Barbara Block, Ph.D.Nobel Conference 48

Charles & Elizabeth Prothro Professor in Marine Sciences and co-director, Tuna Research and Conservation Center, Hopkins Marine Station, Stanford University, Pacific Grove, Calif.

Marine biologist Barbara Block uses a multidisciplinary approach to study how large pelagic fish move around (and stay warm) in the open ocean. She and her team from Stanford University’s Hopkins Marine Station use electronic tags to track large predators—tunas, billfish, and sharks—on their ocean journeys and study how and why their muscle makes heat at a molecular level. Collaborating with the Monterey Bay Aquarium, Block and her colleagues also established and operate the Tuna Research and Conservation Center, a member of the Tagging of Pacific Predators (TOPP) program.

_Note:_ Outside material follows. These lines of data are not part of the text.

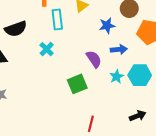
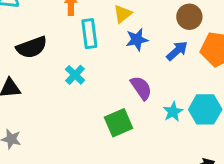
blue star: (107, 26) -> (137, 40), moved
blue arrow: (119, 50) -> (177, 51), moved, turned -35

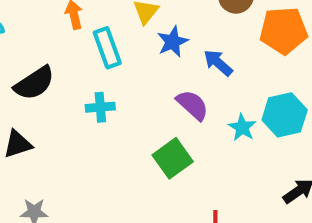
blue arrow: (177, 51) -> (218, 63), moved, turned -85
cyan cross: (75, 75) -> (100, 107), turned -36

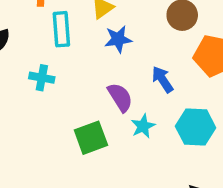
blue arrow: (218, 63) -> (162, 79), moved
cyan star: (242, 127) -> (143, 126), moved

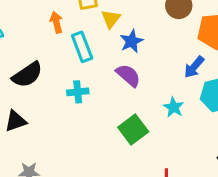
blue arrow: (162, 79) -> (194, 67), moved, turned -90
purple semicircle: (120, 97) -> (128, 75), moved

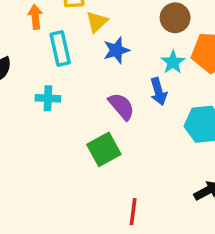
blue arrow: (194, 67) -> (158, 92), moved, turned -65
purple semicircle: (128, 75) -> (121, 106), moved
cyan star: (174, 107) -> (173, 62), moved

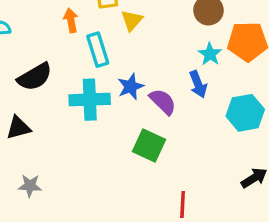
blue star: (116, 50) -> (131, 87), moved
cyan cross: (48, 98) -> (90, 100), size x1.6
green square: (104, 149) -> (149, 145), turned -32

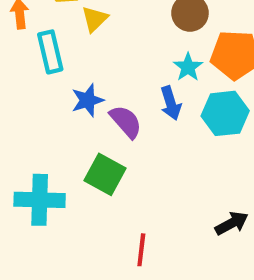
cyan cross: (90, 100) -> (40, 200), moved
cyan hexagon: (245, 113) -> (225, 113), moved

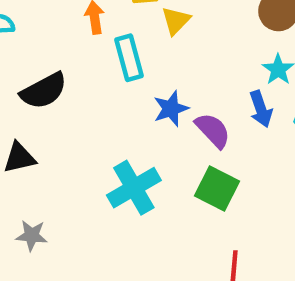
green square: (105, 174) -> (217, 188), moved
cyan cross: (40, 200) -> (134, 188), moved, turned -30

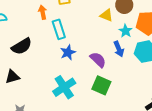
yellow triangle: (176, 21) -> (106, 15), moved, turned -48
blue star: (171, 109) -> (68, 52), moved

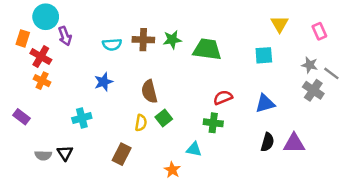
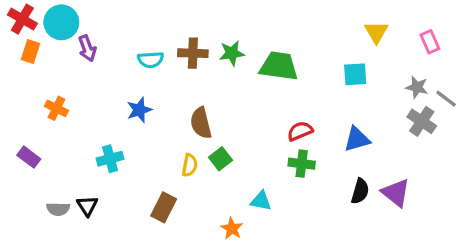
red cross: (41, 57) -> (22, 19), moved
green cross: (213, 123) -> (302, 164), moved
purple triangle: (294, 143) -> (396, 193), turned 40

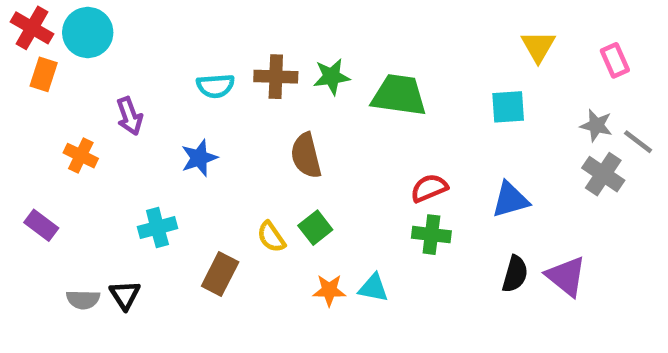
purple arrow: (87, 48) -> (130, 116), moved
brown semicircle: (201, 123) -> (306, 156), moved
yellow semicircle: (190, 165) -> (271, 237), turned 135
brown rectangle: (164, 207) -> (220, 274), moved
orange star: (232, 229) -> (329, 290), moved, turned -30

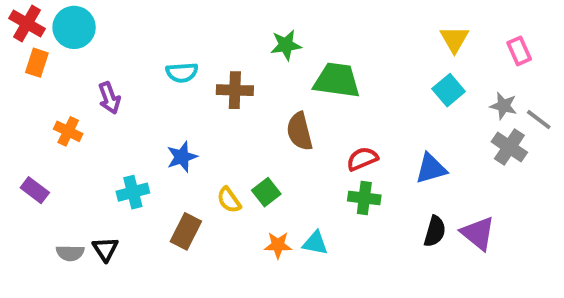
brown cross: (276, 77) -> (235, 90), moved
green star: (332, 77) -> (286, 45), moved
cyan square: (508, 107) -> (449, 90), moved, turned -36
brown semicircle: (306, 156) -> (300, 131), moved
blue star: (199, 158) -> (182, 157), moved

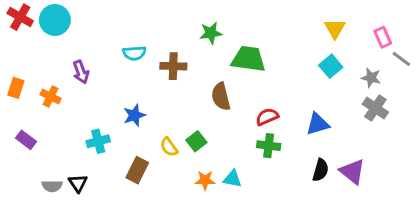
orange rectangle: (37, 63) -> (16, 88), moved
gray line: (539, 120) -> (401, 59), moved

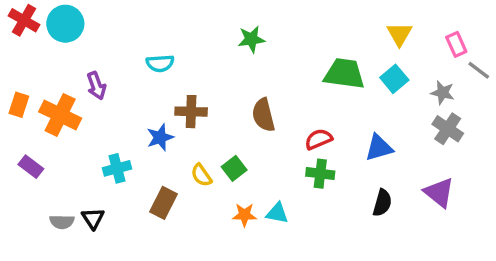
green trapezoid: (248, 59) -> (344, 74), moved
brown cross: (173, 66) -> (191, 112), moved
orange cross: (51, 96) -> (60, 115), size x1.6
purple triangle: (352, 172) -> (439, 192), moved

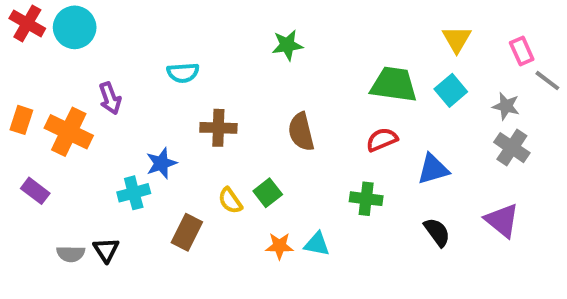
blue star: (160, 137) -> (161, 163), moved
red semicircle: (319, 139) -> (382, 140), moved
black semicircle: (382, 203) -> (437, 232), turned -52

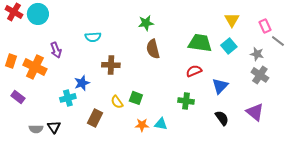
brown semicircle: (301, 132) -> (153, 49), moved
blue triangle: (433, 169) -> (220, 86), turned -30
green square: (268, 193) -> (136, 98), turned -32

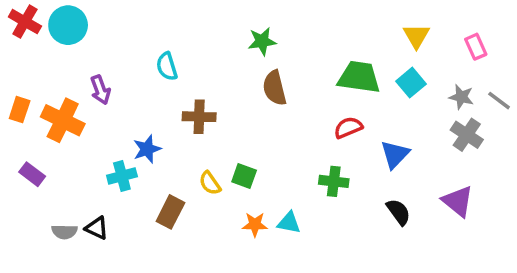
cyan semicircle: (93, 37) -> (167, 66), turned 77
gray line: (278, 41) -> (499, 101), moved
black triangle: (54, 127) -> (97, 228), turned -32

Block earned a bachelor’s degree in biology from the University of Vermont (1980) and her doctorate in zoology from Duke University (1986). After working as a postdoctoral fellow at the University of Pennsylvania, she was with the University of Chicago before joining the Stanford University faculty in 1994. She is the recipient of a National Science Foundation Presidential Young Investigator award and in 1996 was awarded a so-called “genius” award from the John D. and Catherine T. MacArthur Foundation.